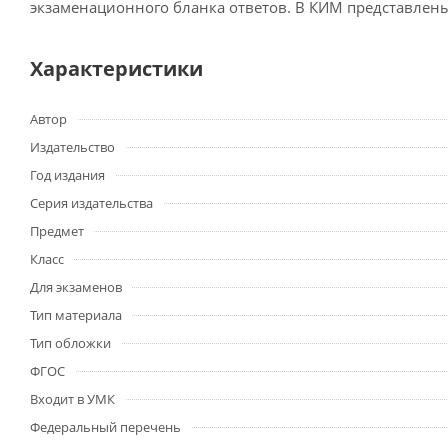
экзаменационного бланка ответов. В КИМ представлены
Характеристики
Автор
Издательство
Год издания
Серия издательства
Предмет
Класс
Для экзаменов
Тип материала
Тип обложки
ФГОС
Входит в УМК
Федеральный перечень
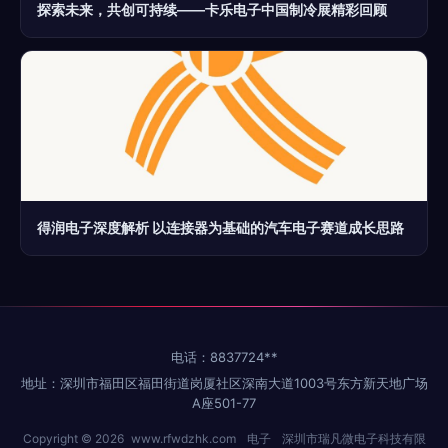
探索未来，共创可持续——卡乐电子中国制冷展精彩回顾
得润电子深度解析 以连接器为基础的汽车电子赛道成长思路
电话：8837724**
地址：深圳市福田区福田街道岗厦社区深南大道1003号东方新天地广场
A座501-77
Copyright © 2026
www.rfwdzhk.com
电子
深圳市瑞凡微电子科技有限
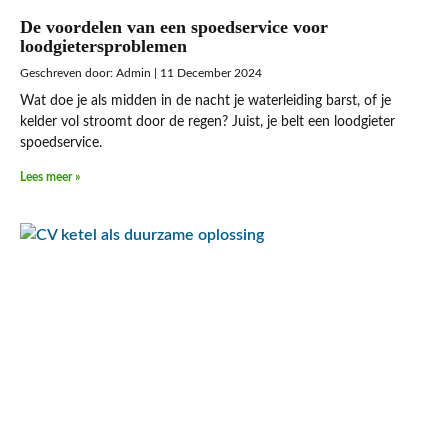
De voordelen van een spoedservice voor
loodgietersproblemen
Admin
11 December 2024
Wat doe je als midden in de nacht je waterleiding barst, of je
kelder vol stroomt door de regen? Juist, je belt een loodgieter
spoedservice.
Lees meer »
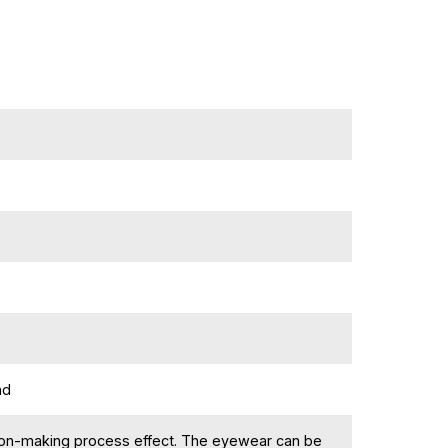
nd
sion-making process effect. The eyewear can be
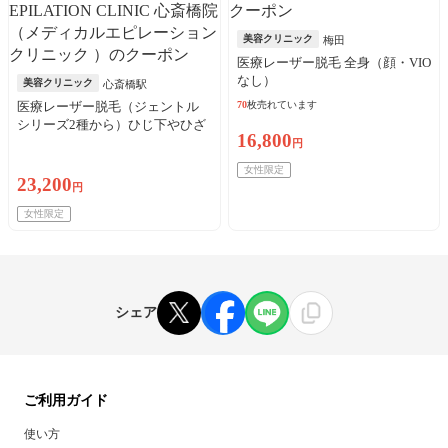
美容クリニック
梅田
医療レーザー脱毛 全身（顔・VIO
なし）
美容クリニック
心斎橋駅
医療レーザー脱毛（ジェントル
70
枚売れています
シリーズ2種から）ひじ下やひざ
16,800
下など6部位※初診料込
円
女性限定
23,200
円
女性限定
シェア
ご利用ガイド
使い方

++++++

ASSIGNED TASK: The entries should be reproduced word for word, pictures omitted.

RESPONSE BELOW:
экзаменационного бланка ответов. В КИМ представлены
Характеристики
Автор
Издательство
Год издания
Серия издательства
Предмет
Класс
Для экзаменов
Тип материала
Тип обложки
ФГОС
Входит в УМК
Федеральный перечень
探索未来，共创可持续——卡乐电子中国制冷展精彩回顾
得润电子深度解析 以连接器为基础的汽车电子赛道成长思路
电话：8837724**
地址：深圳市福田区福田街道岗厦社区深南大道1003号东方新天地广场
A座501-77
Copyright © 2026
www.rfwdzhk.com
电子
深圳市瑞凡微电子科技有限
De voordelen van een spoedservice voor
loodgietersproblemen
Admin
11 December 2024
Wat doe je als midden in de nacht je waterleiding barst, of je
kelder vol stroomt door de regen? Juist, je belt een loodgieter
spoedservice.
Lees meer »
nd
sion-making process effect. The eyewear can be
美容クリニック
梅田
医療レーザー脱毛 全身（顔・VIO
なし）
美容クリニック
心斎橋駅
医療レーザー脱毛（ジェントル
70
枚売れています
シリーズ2種から）ひじ下やひざ
16,800
下など6部位※初診料込
円
女性限定
23,200
円
女性限定
シェア
ご利用ガイド
使い方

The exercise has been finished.